Well i heard, that GMG Racing ordered 3 Fronts for themselves - but maybe i am wrong, it was something with racing








Whatever, fact is, that i can promise, that i will not raise the price on the US-Endcustomer. Let´s try something. Please write your requests in an Email and i will get back to you with Pricing including shipping. I can Bounce a little with the price and make it nearly the same Price incl. Shipping and Customs/Duty. Just try.

Eduard


----------



## splitsecond (May 17, 2007)

So what will be the price in USD for the rear bumper? That page is in German and there are three different prices next to a picture of the bumper... I can't tell which is which.


----------



## Eduard Pogea (May 31, 2004)

*Re: (splitsecond)*

Look,
lets make some examples:
4S Style Heckschürze Kit (This is the complete Kit which includes-->)
Audi TT Heckschürze Pogea Racing 4S Style
Rearkit beinhält: 
1x Heckschürze 4S Style roh (Rear Bumper 4S Stlye raw)
1x Blende rot mit Pogea Racing Logo (1 Lense red with Pogea Racing Logo)
1x Kennzeichenbeleuchtungsset (Licence Plate Lightning Set)
4x Kunststoffstege für Airflap (Slits on both sides in Plastic black)
2x Airflap für Montage hinter der Schürze (Airflaps underneath the Bumper in black) 
Price in Germany is 899€ --> todays rate 1.230,9555 (this is the promise) + i add another discount. that means 1200 dollars straight - no matter what the rate is. Now it depends on where i need to ship it. THIS is the pricing. Shipping might be between 100 - 250 US Dollars. I am not sure about this, please let me find out. If you are a fedex or an ups client it might cost less.
So basically this was the promise: Any price off our website, convert it to Dollars, than drop anything under 50 Dollars (for example if it is 1339USD make 1300) if it is 1375 make 1350 (do you understand?).
If you order for example 4 Bumpers i could ship them alltogehter and the 4 customers share the cost. At 200 Euros you split this in 4 and you´ll have approx 80USD fopr shipping.

What do you think?


----------



## exboy99 (May 14, 2002)

*Re: (Eduard Pogea)*

next summer there could be a MESS of these
bodykits around. 
it's nice to see Ed posting here and offering
to help with deals to us. http://****************.com/smile/emthup.gif 
so who's gonna be first to place an order?


----------



## Krissrock (Sep 10, 2005)

i've emailed your site before about the LED turn signals/parking lights and got no replay...how much are they? I even posted a link to your site on a recent thread about LED parking lights...


----------



## Eduard Pogea (May 31, 2004)

AI Design received our price list today. Matt and Chris will decide about the quantity of orders and the parts that will be in stock.
Please contact them – from this day on – for orders. I will still be here for your questions!! Thank you!
My personal Email is [email protected]


----------



## splitsecond (May 17, 2007)

Does anybody know if AI design will ever finish their website? It's been "coming soon" for months now.


----------



## Eduard Pogea (May 31, 2004)

*Re: (splitsecond)*

Ai Design´s Website works fine and it is full of stuff!
http://www.aidesign.com
Try it. Skip the Intro and enter the site. Trust me it works!


----------



## splitsecond (May 17, 2007)

*Re: (Eduard Pogea)*


_Quote, originally posted by *Eduard Pogea* »_Ai Design´s Website works fine and it is full of stuff!
http://www.aidesign.com
Try it. Skip the Intro and enter the site. Trust me it works!

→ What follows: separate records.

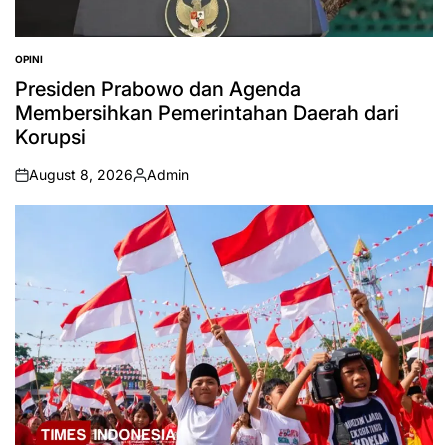
OPINI
POSTED
IN
Presiden Prabowo dan Agenda
Membersihkan Pemerintahan Daerah dari
Korupsi
August 8, 2026
Admin
on
Posted
by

When you actually try to get to one of the products, it says "coming soon." For example, if you click on "exterior styling" and then "aerodynamics," no actual products show up.


----------



## Eduard Pogea (May 31, 2004)

*Re: (splitsecond)*

Ok, now i understand.
I contacted Chris because of this. Why are you not writing them an email and ask direct? What do you need? Can I help you out with something?


----------



## splitsecond (May 17, 2007)

I just figured that since it said "coming soon," that means that it's actually coming soon. There's nothing specific that I want to order at the moment, but I did want to browse their selection.


----------



## Krissrock (Sep 10, 2005)

you can help me with a price on the LED blinkers!


----------



## JumpalTurbo5 (Feb 21, 2003)

*Re: (Krissrock)*

White TT looks great!


----------



## Eduard Pogea (May 31, 2004)

*Re: (Krissrock)*

Pretty much like USD300.


----------



## Krissrock (Sep 10, 2005)

thank you


----------